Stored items
-- Opening Marker --
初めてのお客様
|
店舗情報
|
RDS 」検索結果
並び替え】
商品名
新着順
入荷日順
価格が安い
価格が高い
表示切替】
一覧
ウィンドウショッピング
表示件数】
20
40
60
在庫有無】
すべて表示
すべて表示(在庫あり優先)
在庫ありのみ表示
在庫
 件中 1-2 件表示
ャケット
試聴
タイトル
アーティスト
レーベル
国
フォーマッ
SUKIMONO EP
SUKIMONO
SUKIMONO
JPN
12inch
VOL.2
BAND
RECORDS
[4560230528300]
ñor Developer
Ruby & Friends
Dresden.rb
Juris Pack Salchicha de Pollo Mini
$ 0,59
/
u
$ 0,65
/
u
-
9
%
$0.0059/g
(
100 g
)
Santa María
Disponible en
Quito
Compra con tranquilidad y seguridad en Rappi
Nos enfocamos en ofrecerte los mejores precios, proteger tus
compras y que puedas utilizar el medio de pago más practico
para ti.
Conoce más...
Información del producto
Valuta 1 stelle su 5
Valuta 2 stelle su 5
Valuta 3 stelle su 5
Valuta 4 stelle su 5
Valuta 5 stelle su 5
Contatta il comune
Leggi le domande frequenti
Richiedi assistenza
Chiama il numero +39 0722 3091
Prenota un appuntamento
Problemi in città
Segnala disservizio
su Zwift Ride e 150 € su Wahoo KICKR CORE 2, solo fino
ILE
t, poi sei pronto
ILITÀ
-- Closing Marker --
-- Opening Marker --
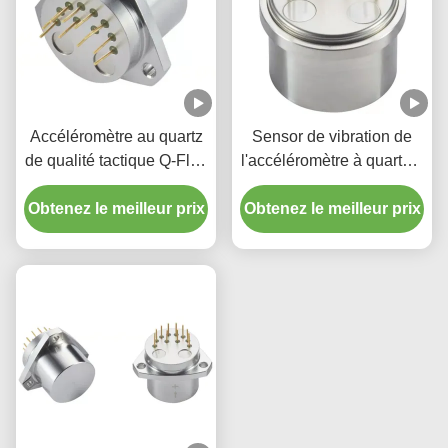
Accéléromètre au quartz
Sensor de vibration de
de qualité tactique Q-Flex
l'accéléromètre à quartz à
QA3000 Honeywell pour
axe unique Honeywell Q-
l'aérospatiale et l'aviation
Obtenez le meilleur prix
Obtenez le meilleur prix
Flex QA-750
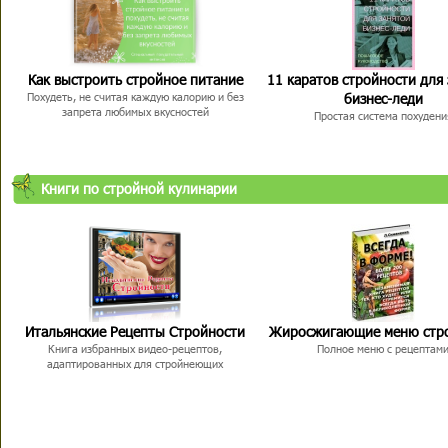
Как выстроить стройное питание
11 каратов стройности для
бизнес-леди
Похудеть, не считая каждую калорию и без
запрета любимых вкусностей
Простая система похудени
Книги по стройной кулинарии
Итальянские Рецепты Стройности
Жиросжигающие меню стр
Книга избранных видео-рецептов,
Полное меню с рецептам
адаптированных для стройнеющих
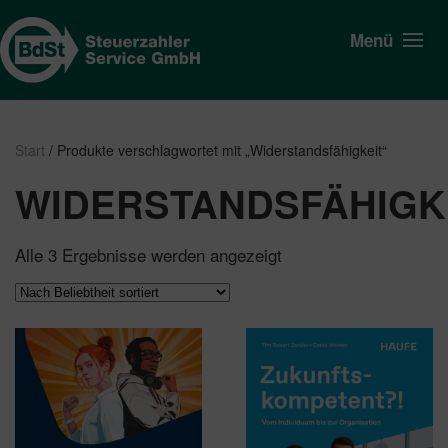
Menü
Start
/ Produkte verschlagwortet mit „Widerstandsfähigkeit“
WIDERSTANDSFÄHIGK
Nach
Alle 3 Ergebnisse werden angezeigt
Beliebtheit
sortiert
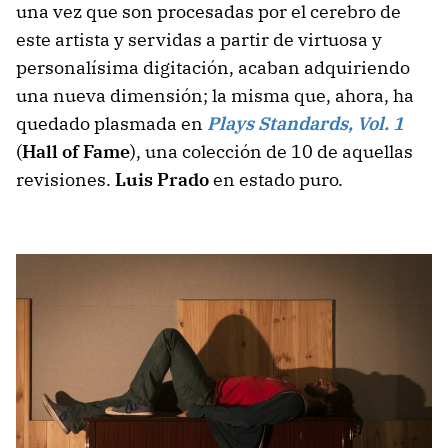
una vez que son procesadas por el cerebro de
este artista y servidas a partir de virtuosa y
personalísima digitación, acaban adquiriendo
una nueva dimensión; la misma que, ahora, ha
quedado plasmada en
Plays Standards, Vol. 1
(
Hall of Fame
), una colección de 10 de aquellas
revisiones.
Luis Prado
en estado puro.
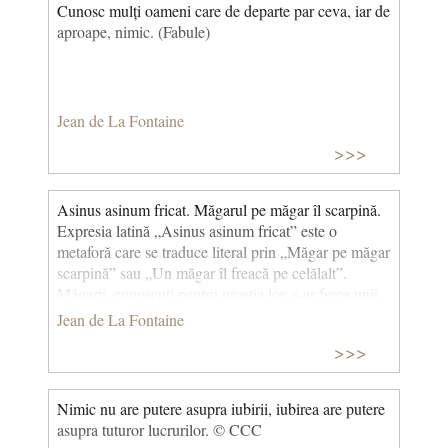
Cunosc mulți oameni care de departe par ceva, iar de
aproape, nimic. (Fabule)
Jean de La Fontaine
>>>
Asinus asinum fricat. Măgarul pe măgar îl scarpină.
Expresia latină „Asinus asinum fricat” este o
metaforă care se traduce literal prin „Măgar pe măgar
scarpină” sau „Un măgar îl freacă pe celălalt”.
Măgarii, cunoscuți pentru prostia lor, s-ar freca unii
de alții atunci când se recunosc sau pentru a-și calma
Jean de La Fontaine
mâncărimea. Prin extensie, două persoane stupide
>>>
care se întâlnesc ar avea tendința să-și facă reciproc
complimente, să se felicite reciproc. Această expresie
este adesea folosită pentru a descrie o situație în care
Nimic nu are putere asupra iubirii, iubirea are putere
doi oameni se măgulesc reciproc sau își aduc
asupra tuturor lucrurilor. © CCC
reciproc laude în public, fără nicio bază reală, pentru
-- Closing Marker --
**What this task involves:** In the entries above, which lines hold the string "fricat"? Report all of them.

**Exercise result:**
Asinus asinum fricat. Măgarul pe măgar îl scarpină.
Expresia latină „Asinus asinum fricat” este o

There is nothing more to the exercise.